Over the last several years, I moved in and out of my parents’ home a handful of times in between various school or career opportunities. Navigating the real world post-college has been more challenging than I ever anticipated, and my parents would probably agree. However, my most recent move back home has turned into more of an indefinite stay rather than a temporary one.

Since we have been “roommates” before, we knew we had to make a few agreements for it to work for everyone. One of those included my parents not asking details of my whereabouts, giving me a curfew, or asking why I was leaving the house. This allowed me to maintain the independence that I had when I lived alone. Although I wanted to be the independent, carefree, single woman that I was, my parents could not not be the parents that they were (and still are). Once a parent, always a parent – no matter the age of their children. I appreciated their love and concern, but also got irritated with their many questions when I tried to leave the house on any given day. Eventually we all got into a groove, and my parents found a different way to get information from me.
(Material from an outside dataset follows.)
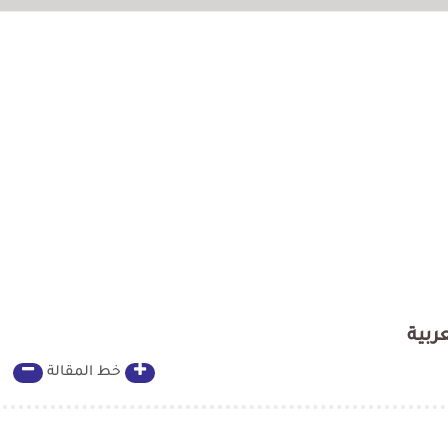
عربية
خط المقالة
After a few months, every single time I would leave the house, my dad would ask me: “Will you be home for dinner?” After a few weeks of hearing it every day, I came to understand the deeper meanings behind that single question.

My parents genuinely care about me — they aren’t just being nosy.
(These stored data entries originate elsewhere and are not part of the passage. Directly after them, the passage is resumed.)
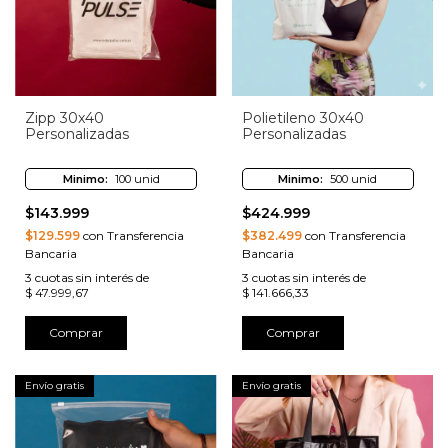
Zipp 30x40
Polietileno 30x40
Personalizadas
Personalizadas
Minimo:
100 unid
Minimo:
500 unid
$143.999
$424.999
$129.599
con Transferencia
$382.499
con Transferencia
Bancaria
Bancaria
3
cuotas sin interés de
3
cuotas sin interés de
$ 47.999,67
$ 141.666,33
Comprar
Comprar
Envío gratis
Envío gratis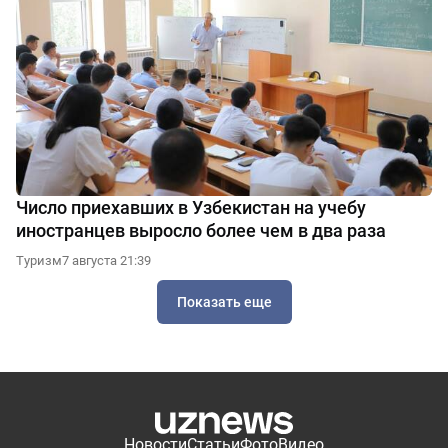
Число приехавших в Узбекистан на учебу
иностранцев выросло более чем в два раза
Туризм
7 августа 21:39
Показать еще
Новости
Статьи
Фото
Видео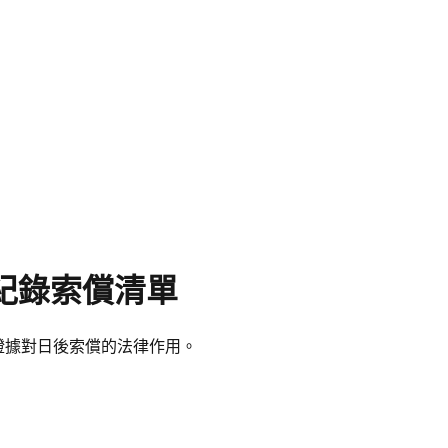
療紀錄索償清單
項證據對日後索償的法律作用。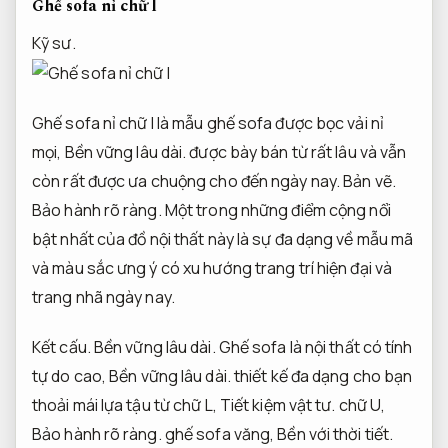
Ghế sofa nỉ chữ l
Kỹ sư.
Ghế sofa nỉ chữ l là mẫu ghế sofa được bọc vải nỉ
mọi,
Bền vững lâu dài.
được bày bán từ rất lâu và vẫn
còn rất được ưa chuộng cho đến ngày nay.
Bản vẽ.
Bảo hành rõ ràng.
Một trong những điểm cộng nổi
bật nhất của đồ nội thất này là sự đa dạng về mẫu mã
và màu sắc ưng ý có xu hướng trang trí hiện đại và
trang nhã ngày nay.
Kết cấu.
Bền vững lâu dài.
Ghế sofa là nội thất có tính
tự do cao,
Bền vững lâu dài.
thiết kế đa dạng cho bạn
thoải mái lựa tậu từ chữ L,
Tiết kiệm vật tư.
chữ U,
Bảo hành rõ ràng.
ghế sofa văng,
Bền với thời tiết.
In response to that simple question, I found myself voluntarily giving more details about where I was going, rather than just saying that I was going out and would be back later.

“I’m going to help so-and-so find an outfit for a wedding and then we’re going to get something to eat, so I won’t be home for dinner tonight.”

So, my parents get the details that they thrive on (because in their eyes, I lead such an exciting life), and — the best part — I am no longer irritated when I leave the house.

Dinner is an important meal for my family.

Growing up, we rarely sat around the dinner table at the same time because my siblings and I were very involved in sports and dance lessons. Almost every day of the week someone had practice, rehearsal, or competitions that lasted well beyond the dinner hour. Now that our lives are not quite as busy, the family that is in town frequently gathers around our dining room table for special occasions, holidays, or just because it’s Wednesday night. Since every night has the potential to be a family night, my parents want to know if I will be able to join them.

For my parents, cooking a meal for their children is an expression of love.

And also, in my opinion, the reason why my talent in the kitchen is lacking. My mom and dad are quick to offer to make me something when I say that I’m hungry. They take pride in being able to do something for their children, especially when their children don’t “need” them anymore. (But just for the record, Mom and Dad, I seriously still need you so don’t think that I don’t!) So these days, making dinner is a simple (or sometimes elaborate) act to show how much they love me (and I guess my siblings, too).

It’s been several months since my return home, and I appreciate everything that my parents do for me. Not every day is easy, and we still must overcome the challenges of being roommates. I don’t immediately wash my dishes or someone ate my food. But I am grateful for the love and support that my parents give to me. I may not be able to return the favor at this point in my life, but I hope to someday. So, for the time being, I always let them know if I’ll be home for dinner.